Potential is a dangerous word, but society sees it as a positive. This post is about how dangerous that is and why using this word can have unintended consequences.

I just picked up a copy of How to ADHD, and I haven’t even finished the first chapter. The author talks about potential. (As if I needed a clue that I have ADHD, I’ve already put the book aside to write this blog post.) She talks about how people kept on telling her she had so much potential.

I can resonate with this. When I was younger, I was told about my potential—my potential to do this or achieve that. I’m not young (despite what my mother implied this morning), and while I’ve had success, I’m not sure I’ve realized the level of potential that was expected by others and myself.

See, potential is an interesting thing. Potential means there is a possibility of becoming or developing into something in the future. It’s not a guarantee, but often, the implication is that achieving it is an effort dependent on the person or circumstances between now and some future date.
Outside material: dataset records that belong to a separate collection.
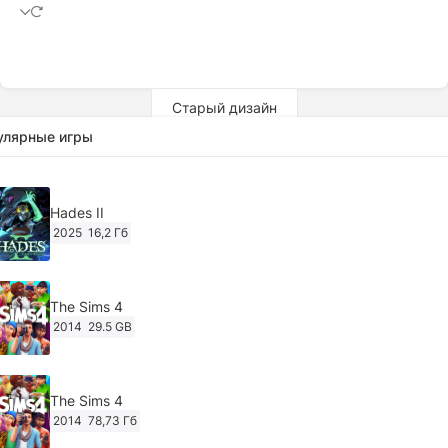
Старый дизайн
улярные игры
Hades II
2025
16,2 Гб
The Sims 4
2014
29.5 GB
The Sims 4
2014
78,73 Гб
When applied to people, this is a really hard thing to hear. When someone says, “You have potential,” the expectation is that you will do great things. What if you don’t? Who’s fault is it? Usually, the implication is that you failed to reach your potential. The word “failed” in that sentence. That is a rough word to hear.

The truth is, failure is often not you. It can be situational. Your interests are also important. Maybe achieving that potential wasn’t important to you. Maybe you didn’t have the tools needed to reach your full potential, such as coaches, supplies, equipment, access to facilities, or something similar. Yet you are stuck with that word.

As a coach, I think back on the times that I have said this to a team. This might have put additional pressure on people, pressure that may have been unwelcome or unnecessarily stressful.

See, pressure is about expectations. It implies belief but puts too much responsibility on the individual. In my future coaching, I plan to talk more about belief and work on helping people discover their own potential. I can acknowledge potential but want to focus on support instead of calling it out.

Our world would be less stressed if we focused on supporting each other instead of recognizing and discussing potential.